**Exercise brief**
Below are some entries; write out each one of them exactly.

┌─ Supplied information

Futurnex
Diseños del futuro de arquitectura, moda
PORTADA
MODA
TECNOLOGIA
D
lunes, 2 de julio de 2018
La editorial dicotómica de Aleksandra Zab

└─

**Exercise result**
Futurnex
Diseños del futuro de arquitectura, moda
PORTADA
MODA
TECNOLOGIA
D
lunes, 2 de julio de 2018
La editorial dicotómica de Aleksandra Zab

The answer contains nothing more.